Each entry should be duplicated verbatim; its pictures should not be.

Transcribed page contents:
-=-=-

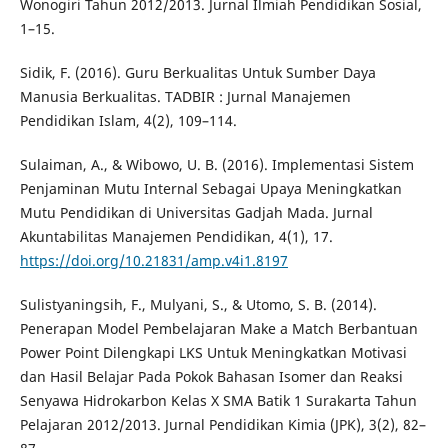
Wonogiri Tahun 2012/2013. Jurnal Ilmiah Pendidikan Sosial,
1–15.
Sidik, F. (2016). Guru Berkualitas Untuk Sumber Daya
Manusia Berkualitas. TADBIR : Jurnal Manajemen
Pendidikan Islam, 4(2), 109–114.
Sulaiman, A., & Wibowo, U. B. (2016). Implementasi Sistem
Penjaminan Mutu Internal Sebagai Upaya Meningkatkan
Mutu Pendidikan di Universitas Gadjah Mada. Jurnal
Akuntabilitas Manajemen Pendidikan, 4(1), 17.
https://doi.org/10.21831/amp.v4i1.8197
Sulistyaningsih, F., Mulyani, S., & Utomo, S. B. (2014).
Penerapan Model Pembelajaran Make a Match Berbantuan
Power Point Dilengkapi LKS Untuk Meningkatkan Motivasi
dan Hasil Belajar Pada Pokok Bahasan Isomer dan Reaksi
Senyawa Hidrokarbon Kelas X SMA Batik 1 Surakarta Tahun
Pelajaran 2012/2013. Jurnal Pendidikan Kimia (JPK), 3(2), 82–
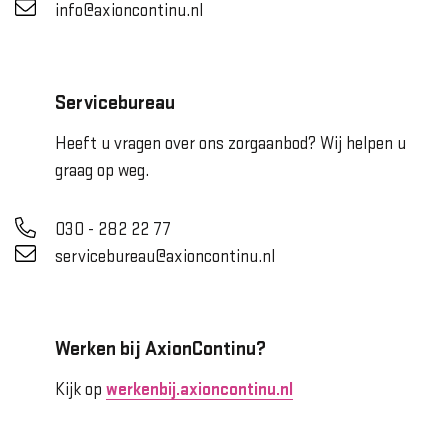
info@axioncontinu.nl
Servicebureau
Heeft u vragen over ons zorgaanbod? Wij helpen u
graag op weg.
030 - 282 22 77
servicebureau@axioncontinu.nl
Werken bij AxionContinu?
Kijk op
werkenbij.axioncontinu.nl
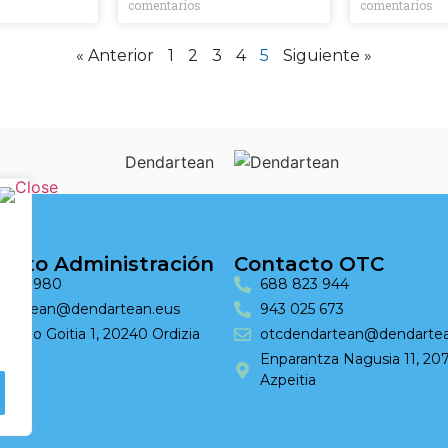
comentarios
comentarios
« Anterior
1
2
3
4
5
Siguiente »
acto Administración
Contacto OTC
 690 980
688 823 944
dartean@dendartean.eus
943 025 673
ingo Goitia 1, 20240 Ordizia
otcdendartean@dendartea
Enparantza Nagusia 11, 20
Azpeitia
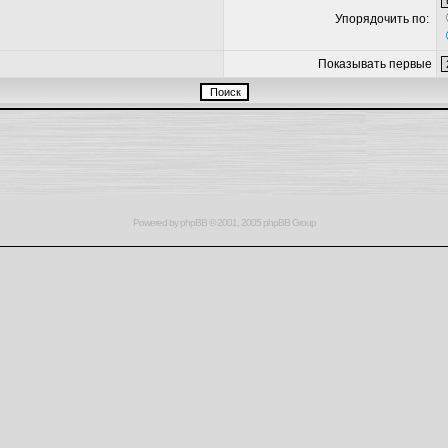
Упорядочить по:
Показывать первые
Powered by
phpBB
© 2001, 2005 phpBB Group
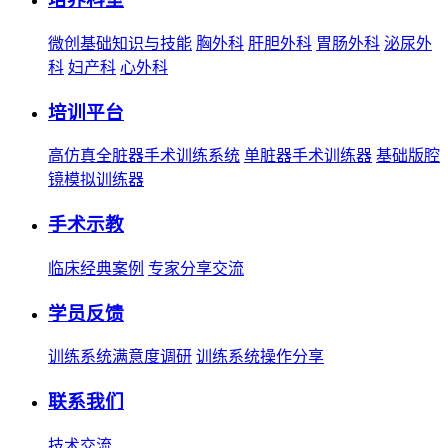
微创基础知识与技能
胸外科
肝胆外科
胃肠外科
泌尿外
科
妇产科
心外科
培训平台
高仿真全脏器手术训练系统
单脏器手术训练器
基础版腔
镜模拟训练器
手术示教
临床经典案例
专家分享交流
学员反馈
训练系统满意度调研
训练系统操作分享
联系我们
技术交流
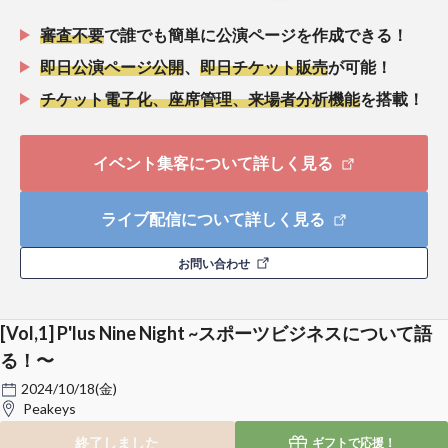
審査不要
で誰でも簡単に公演ページを作成できる！
即日公演ページ公開
、
即日チケット販売
が可能！
チケット電子化、座席管理、来場者分析機能
を搭載！
イベント集客について詳しく見る
ライブ配信について詳しく見る
お問い合わせ
[Vol,1] P'lus Nine Night ~スポーツビジネスについて語
る！〜
2024/10/18(金)
Peakeys
終了しました
ギフトで
応援！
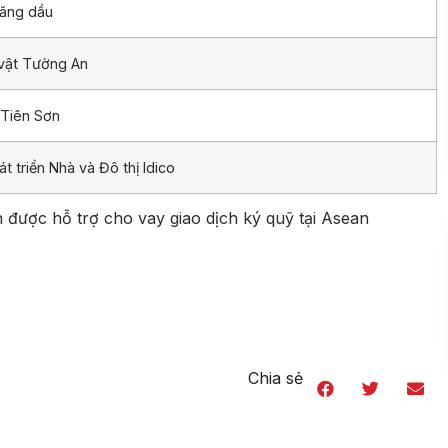
Xăng dầu
vật Tường An
 Tiên Sơn
 triển Nhà và Đô thị Idico
ược hỗ trợ cho vay giao dịch ký quỹ tại Asean
Chia sẻ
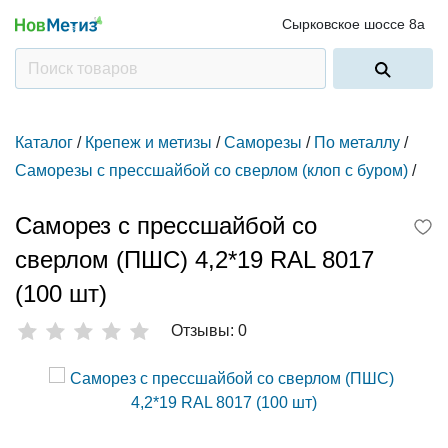
Сырковское шоссе 8а
Каталог
/
Крепеж и метизы
/
Саморезы
/
По металлу
/
Саморезы с прессшайбой со сверлом (клоп с буром)
/
Саморез с прессшайбой со
сверлом (ПШС) 4,2*19 RAL 8017
(100 шт)
Отзывы: 0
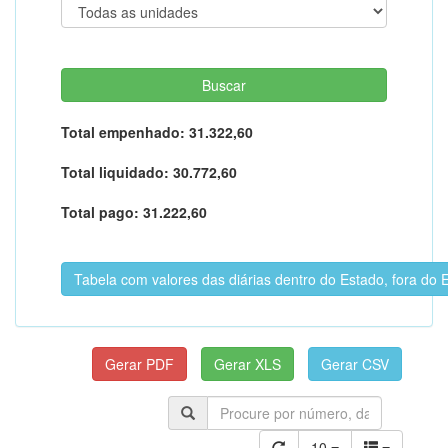
Total empenhado:
31.322,60
Total liquidado:
30.772,60
Total pago:
31.222,60
Tabela com valores das diárias dentro do Estado, fora do
10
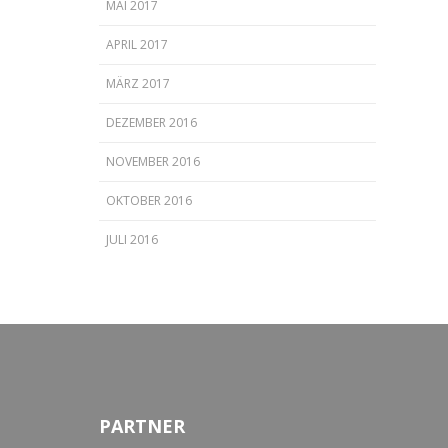
MAI 2017
APRIL 2017
MÄRZ 2017
DEZEMBER 2016
NOVEMBER 2016
OKTOBER 2016
JULI 2016
PARTNER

-=-=-

- **Result of this task**:
Wonogiri Tahun 2012/2013. Jurnal Ilmiah Pendidikan Sosial,
1–15.
Sidik, F. (2016). Guru Berkualitas Untuk Sumber Daya
Manusia Berkualitas. TADBIR : Jurnal Manajemen
Pendidikan Islam, 4(2), 109–114.
Sulaiman, A., & Wibowo, U. B. (2016). Implementasi Sistem
Penjaminan Mutu Internal Sebagai Upaya Meningkatkan
Mutu Pendidikan di Universitas Gadjah Mada. Jurnal
Akuntabilitas Manajemen Pendidikan, 4(1), 17.
https://doi.org/10.21831/amp.v4i1.8197
Sulistyaningsih, F., Mulyani, S., & Utomo, S. B. (2014).
Penerapan Model Pembelajaran Make a Match Berbantuan
Power Point Dilengkapi LKS Untuk Meningkatkan Motivasi
dan Hasil Belajar Pada Pokok Bahasan Isomer dan Reaksi
Senyawa Hidrokarbon Kelas X SMA Batik 1 Surakarta Tahun
Pelajaran 2012/2013. Jurnal Pendidikan Kimia (JPK), 3(2), 82–
info@axioncontinu.nl
Servicebureau
Heeft u vragen over ons zorgaanbod? Wij helpen u
graag op weg.
030 - 282 22 77
servicebureau@axioncontinu.nl
Werken bij AxionContinu?
Kijk op
werkenbij.axioncontinu.nl
comentarios
comentarios
« Anterior
1
2
3
4
5
Siguiente »
acto Administración
Contacto OTC
 690 980
688 823 944
dartean@dendartean.eus
943 025 673
ingo Goitia 1, 20240 Ordizia
otcdendartean@dendartea
Enparantza Nagusia 11, 20
Azpeitia
Упорядочить по:
Показывать первые
Powered by
phpBB
© 2001, 2005 phpBB Group
微创基础知识与技能
胸外科
肝胆外科
胃肠外科
泌尿外
科
妇产科
心外科
培训平台
高仿真全脏器手术训练系统
单脏器手术训练器
基础版腔
镜模拟训练器
手术示教
临床经典案例
专家分享交流
学员反馈
训练系统满意度调研
训练系统操作分享
联系我们
技术交流
審査不要
で誰でも簡単に公演ページを作成できる！
即日公演ページ公開
、
即日チケット販売
が可能！
チケット電子化、座席管理、来場者分析機能
を搭載！
イベント集客について詳しく見る
ライブ配信について詳しく見る
お問い合わせ
[Vol,1] P'lus Nine Night ~スポーツビジネスについて語
る！〜
2024/10/18(金)
Peakeys
終了しました
ギフトで
応援！
Xăng dầu
vật Tường An
 Tiên Sơn
 triển Nhà và Đô thị Idico
ược hỗ trợ cho vay giao dịch ký quỹ tại Asean
Chia sẻ
Сырковское шоссе 8а
Каталог
/
Крепеж и метизы
/
Саморезы
/
По металлу
/
Саморезы с прессшайбой со сверлом (клоп с буром)
/
Саморез с прессшайбой со
сверлом (ПШС) 4,2*19 RAL 8017
(100 шт)
Отзывы: 0
Total empenhado:
31.322,60
Total liquidado:
30.772,60
Total pago:
31.222,60
Tabela com valores das diárias dentro do Estado, fora do
10
MAI 2017
APRIL 2017
MÄRZ 2017
DEZEMBER 2016
NOVEMBER 2016
OKTOBER 2016
JULI 2016
PARTNER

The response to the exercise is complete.